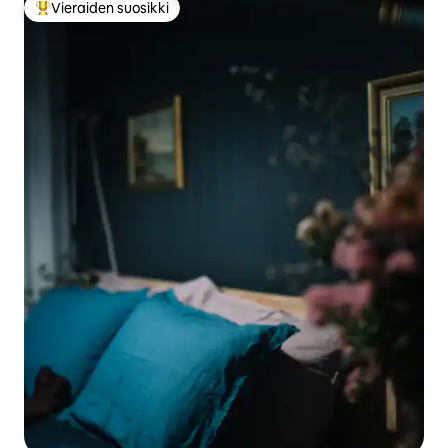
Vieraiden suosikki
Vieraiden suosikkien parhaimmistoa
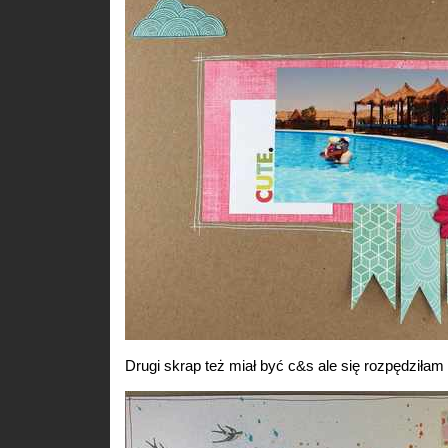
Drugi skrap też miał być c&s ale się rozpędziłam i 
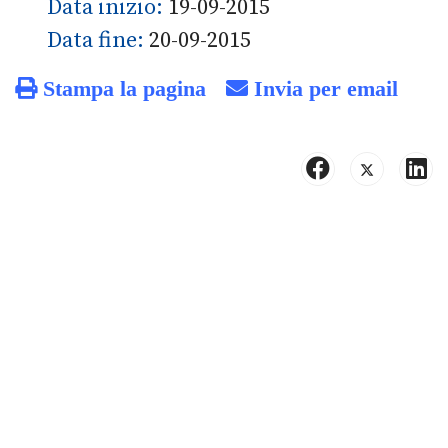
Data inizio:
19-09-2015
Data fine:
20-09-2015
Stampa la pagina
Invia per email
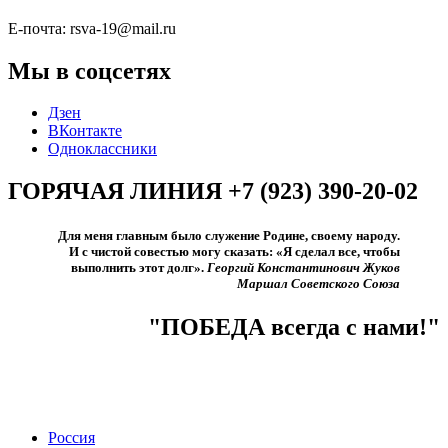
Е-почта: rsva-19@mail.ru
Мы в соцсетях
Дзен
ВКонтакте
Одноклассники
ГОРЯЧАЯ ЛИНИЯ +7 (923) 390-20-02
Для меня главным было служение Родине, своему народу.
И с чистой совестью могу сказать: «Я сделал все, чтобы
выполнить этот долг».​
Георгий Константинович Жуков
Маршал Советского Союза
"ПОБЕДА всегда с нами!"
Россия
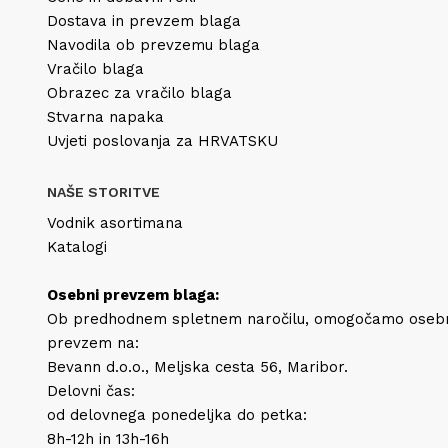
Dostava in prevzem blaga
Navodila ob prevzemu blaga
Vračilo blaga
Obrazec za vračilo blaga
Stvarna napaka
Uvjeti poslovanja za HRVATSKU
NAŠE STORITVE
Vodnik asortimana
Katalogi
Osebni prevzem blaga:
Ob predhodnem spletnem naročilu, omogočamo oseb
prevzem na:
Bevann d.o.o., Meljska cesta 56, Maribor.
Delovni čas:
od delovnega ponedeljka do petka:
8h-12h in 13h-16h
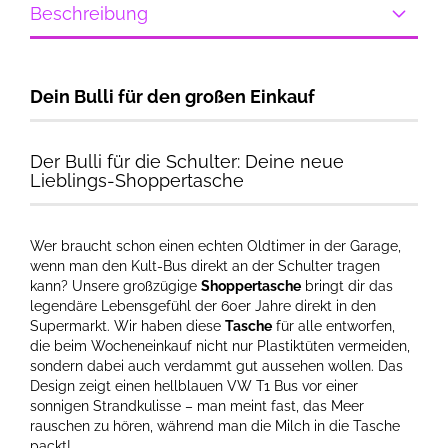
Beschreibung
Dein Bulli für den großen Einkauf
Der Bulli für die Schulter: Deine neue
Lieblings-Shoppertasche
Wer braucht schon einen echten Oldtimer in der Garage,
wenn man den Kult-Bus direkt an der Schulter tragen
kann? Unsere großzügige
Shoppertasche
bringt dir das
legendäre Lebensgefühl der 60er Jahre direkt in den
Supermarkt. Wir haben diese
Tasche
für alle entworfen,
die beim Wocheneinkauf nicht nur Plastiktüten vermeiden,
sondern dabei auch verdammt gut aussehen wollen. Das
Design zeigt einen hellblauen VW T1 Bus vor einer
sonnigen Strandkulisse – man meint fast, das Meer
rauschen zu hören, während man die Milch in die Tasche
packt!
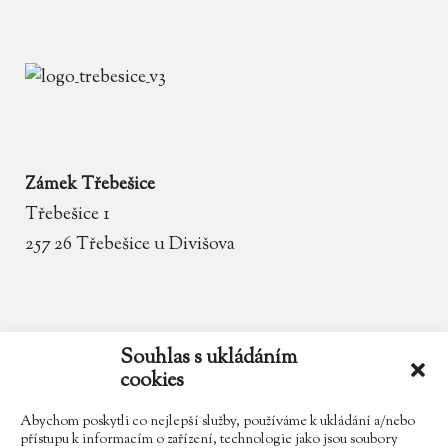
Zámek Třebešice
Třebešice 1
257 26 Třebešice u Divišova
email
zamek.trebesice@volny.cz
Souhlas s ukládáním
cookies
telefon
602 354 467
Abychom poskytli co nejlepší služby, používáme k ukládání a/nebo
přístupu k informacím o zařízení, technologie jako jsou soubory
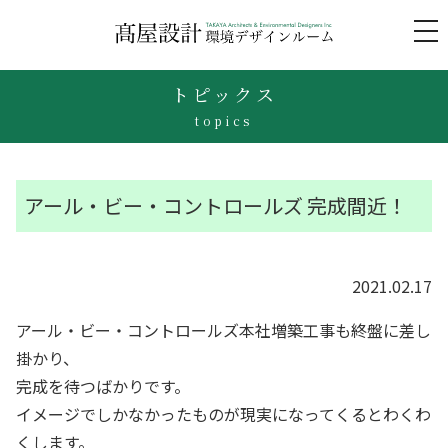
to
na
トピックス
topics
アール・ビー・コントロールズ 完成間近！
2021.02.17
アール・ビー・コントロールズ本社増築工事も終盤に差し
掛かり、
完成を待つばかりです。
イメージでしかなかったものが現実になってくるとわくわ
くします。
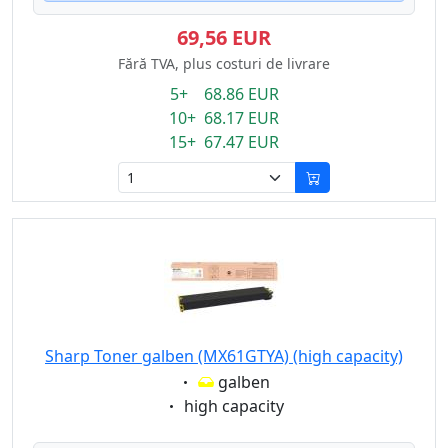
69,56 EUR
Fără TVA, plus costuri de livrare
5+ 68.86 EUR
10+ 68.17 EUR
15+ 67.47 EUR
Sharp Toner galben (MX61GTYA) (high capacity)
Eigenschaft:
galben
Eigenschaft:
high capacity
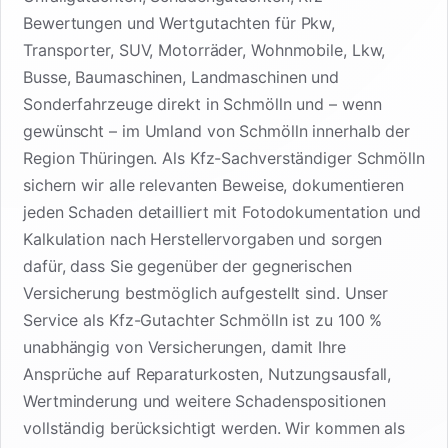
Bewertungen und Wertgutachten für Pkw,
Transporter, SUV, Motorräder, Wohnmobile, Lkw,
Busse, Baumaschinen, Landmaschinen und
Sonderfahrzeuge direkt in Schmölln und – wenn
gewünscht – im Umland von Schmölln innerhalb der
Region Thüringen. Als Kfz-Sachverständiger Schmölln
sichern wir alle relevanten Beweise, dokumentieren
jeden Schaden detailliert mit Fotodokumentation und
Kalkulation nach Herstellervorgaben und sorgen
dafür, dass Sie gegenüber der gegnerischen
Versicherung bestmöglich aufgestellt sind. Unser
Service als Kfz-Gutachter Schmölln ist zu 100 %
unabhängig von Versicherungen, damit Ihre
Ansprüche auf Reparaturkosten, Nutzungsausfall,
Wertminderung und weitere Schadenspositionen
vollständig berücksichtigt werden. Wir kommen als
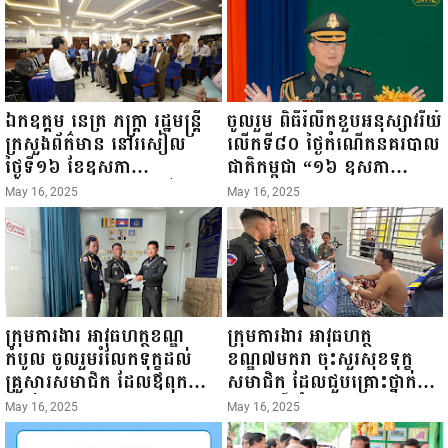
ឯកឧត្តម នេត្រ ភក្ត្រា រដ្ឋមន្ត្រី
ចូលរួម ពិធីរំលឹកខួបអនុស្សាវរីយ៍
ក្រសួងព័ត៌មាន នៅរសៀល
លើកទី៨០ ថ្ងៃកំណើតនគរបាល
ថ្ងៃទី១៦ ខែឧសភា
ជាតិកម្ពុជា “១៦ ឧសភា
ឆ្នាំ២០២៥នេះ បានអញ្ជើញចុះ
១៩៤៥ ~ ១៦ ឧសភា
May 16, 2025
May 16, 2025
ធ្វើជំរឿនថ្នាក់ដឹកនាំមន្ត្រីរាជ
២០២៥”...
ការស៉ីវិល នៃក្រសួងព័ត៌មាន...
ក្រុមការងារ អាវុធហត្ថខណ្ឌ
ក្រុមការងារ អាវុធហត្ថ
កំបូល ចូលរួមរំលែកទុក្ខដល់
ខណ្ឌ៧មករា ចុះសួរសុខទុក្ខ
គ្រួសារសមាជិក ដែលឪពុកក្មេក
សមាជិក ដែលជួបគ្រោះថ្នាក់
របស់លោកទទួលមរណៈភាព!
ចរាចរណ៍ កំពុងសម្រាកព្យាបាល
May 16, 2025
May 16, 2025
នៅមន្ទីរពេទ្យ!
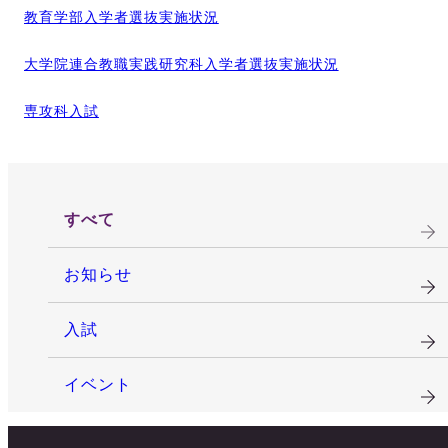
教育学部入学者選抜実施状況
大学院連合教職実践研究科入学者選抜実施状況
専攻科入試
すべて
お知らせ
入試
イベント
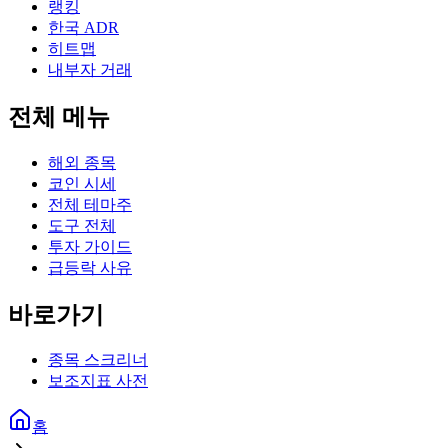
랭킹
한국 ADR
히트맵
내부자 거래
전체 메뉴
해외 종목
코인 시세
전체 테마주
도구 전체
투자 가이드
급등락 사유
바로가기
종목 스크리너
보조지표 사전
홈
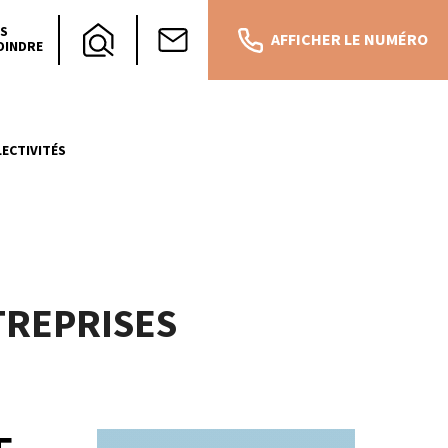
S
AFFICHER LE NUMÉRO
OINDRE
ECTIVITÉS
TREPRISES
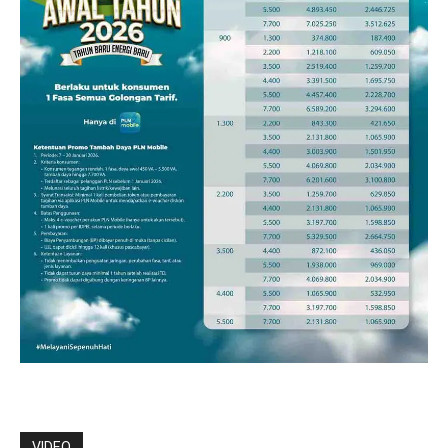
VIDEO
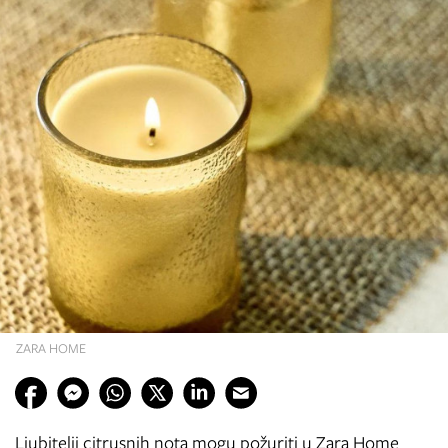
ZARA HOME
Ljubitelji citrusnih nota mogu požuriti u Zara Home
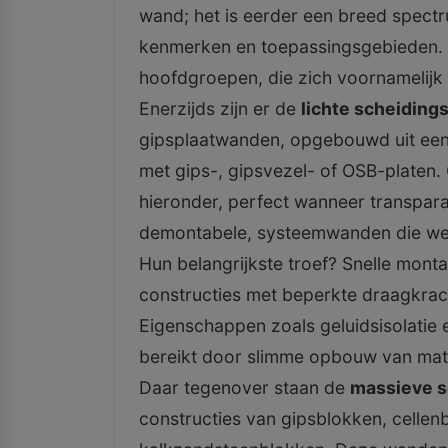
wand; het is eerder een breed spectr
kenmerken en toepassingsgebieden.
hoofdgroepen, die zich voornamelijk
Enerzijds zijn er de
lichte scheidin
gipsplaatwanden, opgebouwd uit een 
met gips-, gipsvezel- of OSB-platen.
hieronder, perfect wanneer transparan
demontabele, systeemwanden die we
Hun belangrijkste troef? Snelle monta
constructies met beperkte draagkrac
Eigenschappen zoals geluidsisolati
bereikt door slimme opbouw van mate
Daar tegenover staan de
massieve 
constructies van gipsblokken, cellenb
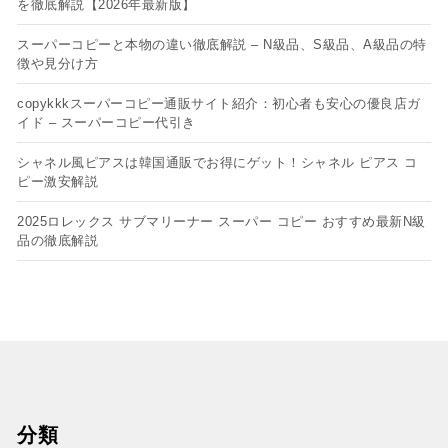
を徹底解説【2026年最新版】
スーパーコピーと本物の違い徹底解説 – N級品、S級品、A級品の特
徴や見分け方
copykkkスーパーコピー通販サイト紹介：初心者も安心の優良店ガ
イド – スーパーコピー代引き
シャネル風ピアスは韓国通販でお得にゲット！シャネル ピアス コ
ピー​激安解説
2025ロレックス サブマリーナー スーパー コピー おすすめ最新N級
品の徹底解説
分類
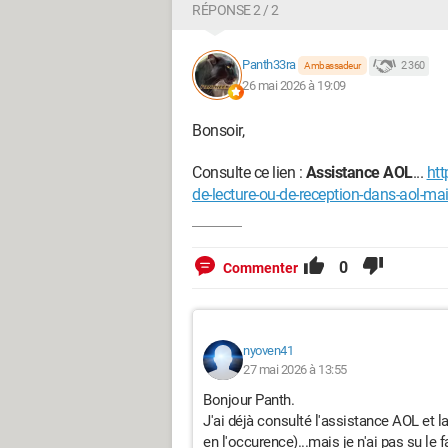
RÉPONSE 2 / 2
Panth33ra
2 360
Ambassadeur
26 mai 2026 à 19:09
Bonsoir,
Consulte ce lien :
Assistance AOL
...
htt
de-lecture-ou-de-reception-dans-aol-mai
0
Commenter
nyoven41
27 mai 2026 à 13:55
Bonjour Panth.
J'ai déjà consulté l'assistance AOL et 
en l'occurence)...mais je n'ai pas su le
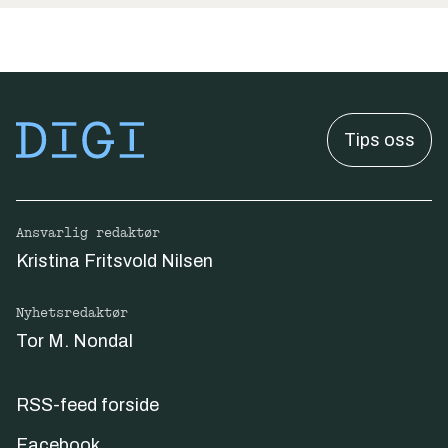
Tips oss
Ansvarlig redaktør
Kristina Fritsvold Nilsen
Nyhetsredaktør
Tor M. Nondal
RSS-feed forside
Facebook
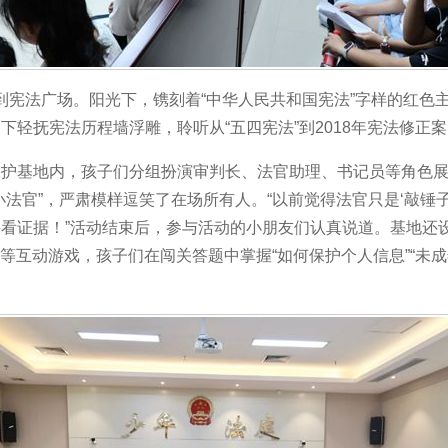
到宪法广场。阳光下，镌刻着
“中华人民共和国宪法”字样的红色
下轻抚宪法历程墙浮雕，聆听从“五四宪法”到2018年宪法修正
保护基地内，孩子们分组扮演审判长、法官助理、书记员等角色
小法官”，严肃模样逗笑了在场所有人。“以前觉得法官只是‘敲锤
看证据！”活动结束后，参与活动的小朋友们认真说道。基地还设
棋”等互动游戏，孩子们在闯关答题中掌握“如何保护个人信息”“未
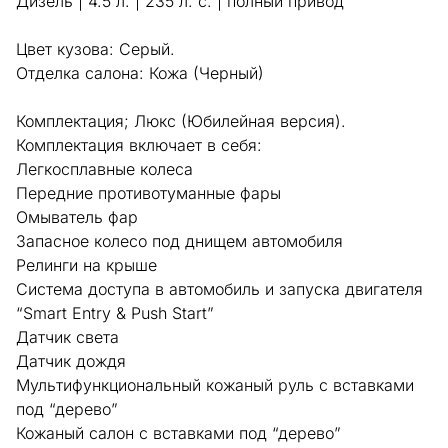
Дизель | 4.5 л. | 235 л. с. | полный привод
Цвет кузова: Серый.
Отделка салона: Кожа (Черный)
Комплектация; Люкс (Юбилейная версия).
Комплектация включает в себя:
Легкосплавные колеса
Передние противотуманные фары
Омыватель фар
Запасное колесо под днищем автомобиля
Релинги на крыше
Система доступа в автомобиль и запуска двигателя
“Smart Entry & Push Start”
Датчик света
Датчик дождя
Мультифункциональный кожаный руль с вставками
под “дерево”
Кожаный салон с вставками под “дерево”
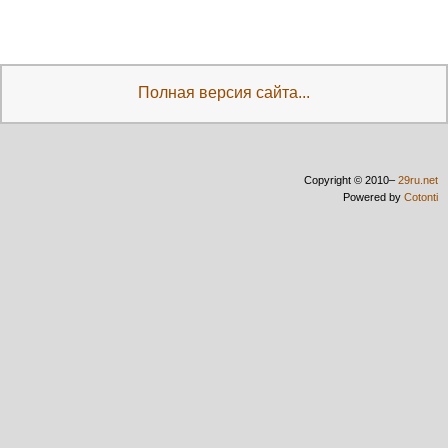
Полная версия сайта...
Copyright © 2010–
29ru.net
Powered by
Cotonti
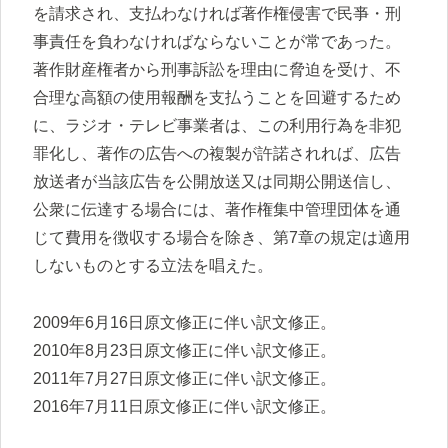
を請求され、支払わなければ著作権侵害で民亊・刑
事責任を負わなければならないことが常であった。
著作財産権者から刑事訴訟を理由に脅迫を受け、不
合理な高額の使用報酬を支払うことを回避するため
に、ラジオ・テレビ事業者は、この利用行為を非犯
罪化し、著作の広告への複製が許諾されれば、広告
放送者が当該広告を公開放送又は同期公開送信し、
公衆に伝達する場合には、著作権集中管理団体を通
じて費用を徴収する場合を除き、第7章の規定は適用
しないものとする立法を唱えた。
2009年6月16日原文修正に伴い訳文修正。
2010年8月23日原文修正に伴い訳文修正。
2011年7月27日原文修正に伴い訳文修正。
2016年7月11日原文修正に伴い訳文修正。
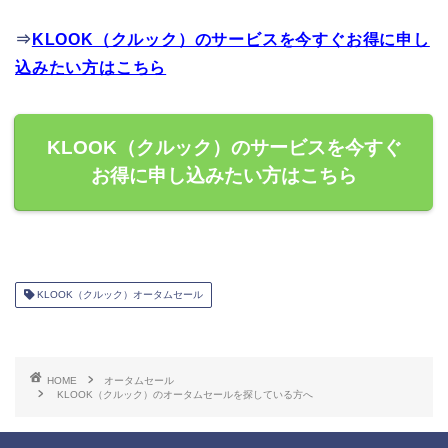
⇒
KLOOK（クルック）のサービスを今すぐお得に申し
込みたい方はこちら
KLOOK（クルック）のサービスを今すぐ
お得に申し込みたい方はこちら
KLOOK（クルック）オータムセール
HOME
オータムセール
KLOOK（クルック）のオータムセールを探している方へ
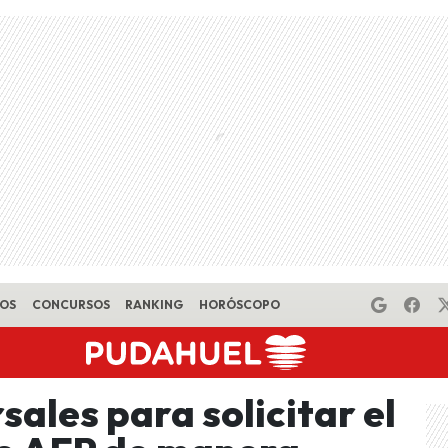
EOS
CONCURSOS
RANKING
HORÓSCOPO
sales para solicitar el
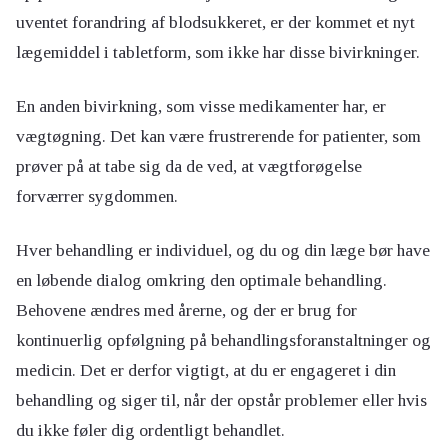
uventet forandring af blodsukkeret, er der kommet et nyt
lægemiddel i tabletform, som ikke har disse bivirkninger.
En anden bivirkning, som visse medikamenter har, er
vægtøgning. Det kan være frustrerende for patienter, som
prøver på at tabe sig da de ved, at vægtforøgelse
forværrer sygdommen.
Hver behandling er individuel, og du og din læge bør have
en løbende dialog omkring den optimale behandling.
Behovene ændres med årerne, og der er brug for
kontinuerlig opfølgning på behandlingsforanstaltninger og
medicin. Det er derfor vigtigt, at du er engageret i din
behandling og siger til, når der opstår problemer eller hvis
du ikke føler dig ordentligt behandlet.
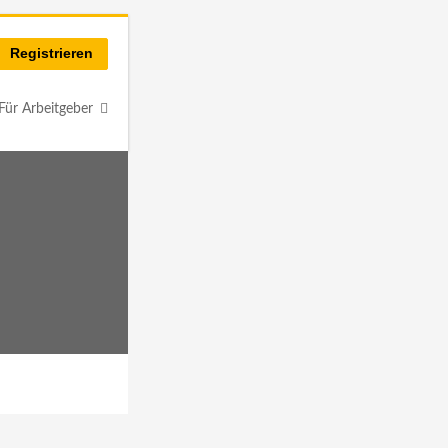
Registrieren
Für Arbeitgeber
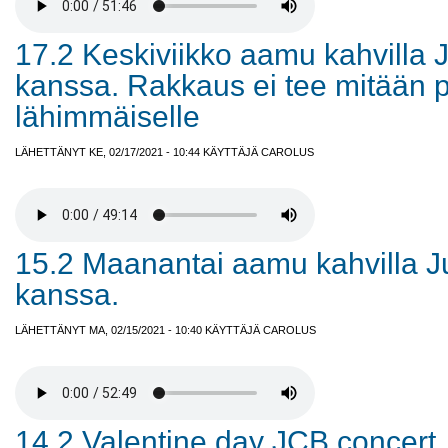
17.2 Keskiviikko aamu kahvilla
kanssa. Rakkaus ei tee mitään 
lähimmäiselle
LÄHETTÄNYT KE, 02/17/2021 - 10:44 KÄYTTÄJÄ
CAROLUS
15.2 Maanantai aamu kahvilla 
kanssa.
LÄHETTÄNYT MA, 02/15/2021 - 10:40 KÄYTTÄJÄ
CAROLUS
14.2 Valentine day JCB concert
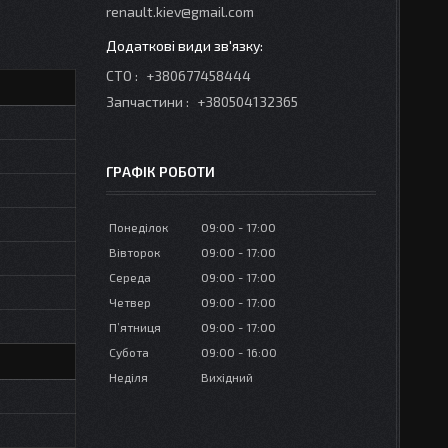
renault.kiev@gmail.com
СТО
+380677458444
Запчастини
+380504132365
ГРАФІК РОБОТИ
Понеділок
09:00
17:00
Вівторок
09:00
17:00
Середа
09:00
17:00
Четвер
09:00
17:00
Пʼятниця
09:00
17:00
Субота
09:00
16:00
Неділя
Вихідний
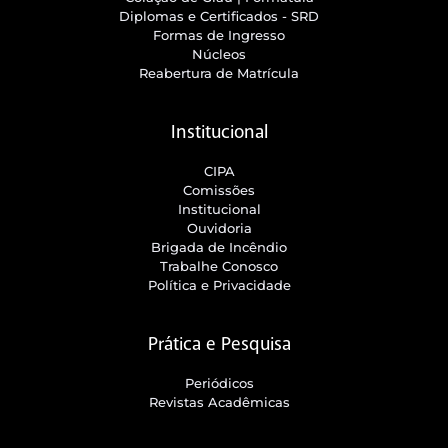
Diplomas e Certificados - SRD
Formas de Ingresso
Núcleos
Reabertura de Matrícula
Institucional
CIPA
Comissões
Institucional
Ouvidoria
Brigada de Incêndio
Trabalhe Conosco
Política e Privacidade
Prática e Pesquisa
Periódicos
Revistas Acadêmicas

Your objective: Please copy out from the data above, without any picture, exactly the lines running from the one that holds "2010年8月23日原文修正に伴い訳文修正。" through the one that holds "LÄHETTÄNYT MA, 02/15/2021 - 10:40 KÄYTTÄJÄ", and nothing beyond them.

Result for this exercise:
2010年8月23日原文修正に伴い訳文修正。
2011年7月27日原文修正に伴い訳文修正。
2016年7月11日原文修正に伴い訳文修正。
⇒
KLOOK（クルック）のサービスを今すぐお得に申し
込みたい方はこちら
KLOOK（クルック）のサービスを今すぐ
お得に申し込みたい方はこちら
KLOOK（クルック）オータムセール
HOME
オータムセール
KLOOK（クルック）のオータムセールを探している方へ
EOS
CONCURSOS
RANKING
HORÓSCOPO
sales para solicitar el
uventet forandring af blodsukkeret, er der kommet et nyt
lægemiddel i tabletform, som ikke har disse bivirkninger.
En anden bivirkning, som visse medikamenter har, er
vægtøgning. Det kan være frustrerende for patienter, som
prøver på at tabe sig da de ved, at vægtforøgelse
forværrer sygdommen.
Hver behandling er individuel, og du og din læge bør have
en løbende dialog omkring den optimale behandling.
Behovene ændres med årerne, og der er brug for
kontinuerlig opfølgning på behandlingsforanstaltninger og
medicin. Det er derfor vigtigt, at du er engageret i din
behandling og siger til, når der opstår problemer eller hvis
du ikke føler dig ordentligt behandlet.
Registrieren
Für Arbeitgeber
17.2 Keskiviikko aamu kahvilla
kanssa. Rakkaus ei tee mitään 
lähimmäiselle
LÄHETTÄNYT KE, 02/17/2021 - 10:44 KÄYTTÄJÄ
CAROLUS
15.2 Maanantai aamu kahvilla 
kanssa.
LÄHETTÄNYT MA, 02/15/2021 - 10:40 KÄYTTÄJÄ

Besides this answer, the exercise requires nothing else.